Oh DC, here we go again. We all know the rocky road Warner Bros & DC have been on since they tried to start up their extended universe with Man of Steel back in 2013.

So where does the latest entry – Shazam, rank among this broken and battered universe of hit and miss movies? Well it may not be a home run but Shazam is a fun and hilarious movie that has made me smile more than any other DC movie to date.

Let’s start with the character himself, Shazam. Comic book fans will be familiar with the character but for those of you who are not, the short version is that a young homeless lad by the name of Billy Batson gains powers from a powerful Wizard named Shazam… If you think that sounds goofy, well you’re not wrong and one of the best things about this movie is how it plays into the wacky story and has fun with it. The filmmakers themselves even compared this to Christopher Reeve’s Superman meets Tom Hanks’ Big and I would say that’s a fair comparison.

Young Billy Batson is played by Asher Angel who is new to me having not seen him in anything before. He does a fantastic job with the role, bringing humour and weight to an emotional back story before his character even gains his powers, though there’s definitely a debate to be made that his friend / foster home roommate – Freddy Freeman steals the show! Played by Jack Dylan Grazer, Freddy pretty much represents the inner child in all of us and is exactly what we would all be like if our best friend had just gained super powers. After revealing that he is a super fan of other DC heroes such as Batman and Superman, he spends the majority of the film helping Billy out by testing how far his powers can stretch, culminating in some truly hilarious moments that poke fun at super hero clichés that I won’t spoil here as you need to see for yourself.

Not only does Freddy work great alongside young Billy, but arguably even better alongside the fully grown adult version played by Zachary Levi. Levi was born to play this role and I can’t think of a better casting option than what we got here. He plays the innocence of a child in a man’s body so perfectly and had me nearly crying with laughter more than a few times! Not once during the film does his character ever get boring and I’m left not necessarily wanting more of the film but definitely wanting more of Billy Batson (Young and old) with his sidekick Freddy. My only complaint is that sometimes it feels like there’s a disconnect between Billy as a child and Billy as Shazam as the former seems more moody than his hyperactive counterpart.  It’s also worth noting that the supporting cast, more specifically Billy’s foster parents and the other kids that live there with him are absolutely brilliant as well and paint a rarely seen positive picture of a foster home in modern America.

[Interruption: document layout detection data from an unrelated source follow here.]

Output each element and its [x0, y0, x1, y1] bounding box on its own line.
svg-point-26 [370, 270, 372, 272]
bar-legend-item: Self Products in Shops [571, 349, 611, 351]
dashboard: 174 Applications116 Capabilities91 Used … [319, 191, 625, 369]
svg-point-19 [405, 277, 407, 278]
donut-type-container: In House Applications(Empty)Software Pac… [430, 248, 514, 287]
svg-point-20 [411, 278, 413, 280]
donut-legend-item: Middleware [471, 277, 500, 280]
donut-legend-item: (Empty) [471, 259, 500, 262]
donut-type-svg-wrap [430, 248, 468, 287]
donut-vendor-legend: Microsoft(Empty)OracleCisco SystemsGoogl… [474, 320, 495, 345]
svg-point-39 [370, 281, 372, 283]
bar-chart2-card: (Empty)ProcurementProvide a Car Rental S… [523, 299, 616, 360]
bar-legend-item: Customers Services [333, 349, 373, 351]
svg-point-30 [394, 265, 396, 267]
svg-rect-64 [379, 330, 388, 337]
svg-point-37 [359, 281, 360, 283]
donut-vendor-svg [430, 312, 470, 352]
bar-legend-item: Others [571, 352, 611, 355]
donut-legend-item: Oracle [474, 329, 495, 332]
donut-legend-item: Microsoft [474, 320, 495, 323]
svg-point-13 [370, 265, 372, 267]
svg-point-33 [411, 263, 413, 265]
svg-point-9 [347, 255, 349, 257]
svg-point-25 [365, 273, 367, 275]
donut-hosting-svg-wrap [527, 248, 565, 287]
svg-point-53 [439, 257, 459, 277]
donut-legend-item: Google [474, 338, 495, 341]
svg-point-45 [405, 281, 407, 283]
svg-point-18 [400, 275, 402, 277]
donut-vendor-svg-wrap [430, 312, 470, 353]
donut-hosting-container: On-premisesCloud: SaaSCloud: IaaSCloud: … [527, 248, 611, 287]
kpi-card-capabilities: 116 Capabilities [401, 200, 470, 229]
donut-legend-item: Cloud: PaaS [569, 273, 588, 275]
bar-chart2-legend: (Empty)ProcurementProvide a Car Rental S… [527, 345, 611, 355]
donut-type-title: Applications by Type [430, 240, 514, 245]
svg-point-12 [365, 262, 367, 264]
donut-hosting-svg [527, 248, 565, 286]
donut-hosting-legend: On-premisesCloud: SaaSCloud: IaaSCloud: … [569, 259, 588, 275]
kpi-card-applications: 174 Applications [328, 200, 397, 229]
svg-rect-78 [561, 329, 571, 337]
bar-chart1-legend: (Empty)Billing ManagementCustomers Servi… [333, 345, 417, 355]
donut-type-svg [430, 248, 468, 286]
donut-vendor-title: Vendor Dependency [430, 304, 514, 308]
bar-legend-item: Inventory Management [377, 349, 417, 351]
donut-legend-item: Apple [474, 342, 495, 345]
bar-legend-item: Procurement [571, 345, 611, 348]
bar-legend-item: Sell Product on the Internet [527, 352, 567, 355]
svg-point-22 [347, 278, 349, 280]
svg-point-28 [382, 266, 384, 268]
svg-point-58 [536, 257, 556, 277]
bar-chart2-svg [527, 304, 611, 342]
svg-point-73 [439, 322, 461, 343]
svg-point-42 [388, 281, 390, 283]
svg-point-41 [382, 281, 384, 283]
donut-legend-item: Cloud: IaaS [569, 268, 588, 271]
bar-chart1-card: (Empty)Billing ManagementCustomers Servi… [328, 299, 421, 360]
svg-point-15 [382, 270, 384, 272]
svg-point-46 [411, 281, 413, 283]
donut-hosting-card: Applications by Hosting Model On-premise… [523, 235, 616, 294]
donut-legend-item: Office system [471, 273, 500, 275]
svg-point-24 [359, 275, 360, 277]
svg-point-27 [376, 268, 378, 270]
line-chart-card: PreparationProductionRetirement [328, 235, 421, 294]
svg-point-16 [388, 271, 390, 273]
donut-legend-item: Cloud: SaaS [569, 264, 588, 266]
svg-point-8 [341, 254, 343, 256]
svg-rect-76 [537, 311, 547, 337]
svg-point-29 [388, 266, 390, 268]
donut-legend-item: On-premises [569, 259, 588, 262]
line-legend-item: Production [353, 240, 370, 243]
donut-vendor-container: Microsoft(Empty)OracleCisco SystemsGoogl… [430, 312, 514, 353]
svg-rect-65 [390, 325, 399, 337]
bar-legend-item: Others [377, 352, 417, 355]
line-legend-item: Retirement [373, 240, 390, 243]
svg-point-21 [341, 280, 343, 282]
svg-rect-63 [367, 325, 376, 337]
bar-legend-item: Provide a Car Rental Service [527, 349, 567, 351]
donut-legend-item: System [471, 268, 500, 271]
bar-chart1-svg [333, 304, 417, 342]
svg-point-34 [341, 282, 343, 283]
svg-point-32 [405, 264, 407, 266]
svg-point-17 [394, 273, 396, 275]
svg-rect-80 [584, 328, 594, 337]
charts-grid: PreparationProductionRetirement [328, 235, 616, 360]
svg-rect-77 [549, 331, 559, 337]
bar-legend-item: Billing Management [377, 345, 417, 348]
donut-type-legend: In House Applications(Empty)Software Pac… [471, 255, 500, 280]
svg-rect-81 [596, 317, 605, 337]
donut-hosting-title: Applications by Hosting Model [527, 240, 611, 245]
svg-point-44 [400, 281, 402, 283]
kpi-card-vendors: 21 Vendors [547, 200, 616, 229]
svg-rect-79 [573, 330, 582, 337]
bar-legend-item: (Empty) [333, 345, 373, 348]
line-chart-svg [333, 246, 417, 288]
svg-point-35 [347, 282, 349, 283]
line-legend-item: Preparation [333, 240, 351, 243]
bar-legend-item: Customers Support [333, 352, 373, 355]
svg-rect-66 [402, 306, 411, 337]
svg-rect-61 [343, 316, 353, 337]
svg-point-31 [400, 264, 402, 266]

Unfortunately the same cannot be said for the film’s villain – Dr Thaddeus Sivana played by Mark Strong. The characters whole motive is based around jealousy that he was rejected by the Wizard Shazam when he was a child so joins up with the seven deadly sins to try get revenge on the chosen one, Billy. I genuinely don’t think I have a good word to say about this character. He was dull, cheesy and was accompanied by some lousy CGI that just made me wince every time he and those god-awful seven deadly sin monsters were on-screen. I found myself losing interest in the movie throughout every one of his scenes and I only began to care once he interacted with Shazam. Mark Strong is not to blame here, he underplays the character which might have been a smart move given that what he had to work with was utter garbage.

The other problem I had with this film was how easily it fell into those superhero origin tropes. Given that a lot of the movie does well at pointing the finger and laughing at itself and these tropes, it was disappointing to see it fall into some of these traps itself. The best part of the story is when Billy gets his powers and is learning how to use them and even when he is called to action for the first time, it still feels fresh and funny. But as the film enters its third act, things begin to unravel. The stereotypical big boss fight that has ruined many a DC movie for me (And some Marvel ones to be fair) is back in full force here and it’s an absolute mess. There is one great scene that I won’t spoil which is absolutely hilarious but other than that, the third act completely outstays it’s welcome and soured a lot of the good that had come before in the first two acts.

I left the cinema feeling that Shazam is a great character in a below average movie. If you were to ask me if I wanted more of this movie, I’d be unsure. But if you asked me if I wanted more of Shazam himself and sidekick Freddy, I would bite your hand off in a second! So in that regard I would count this as a success if the main intention was to introduce Shazam to the DCEU and mainstream audiences, but as a stand alone movie, it doesn’t do enough to be counted as one of the greats when it comes to origin stories.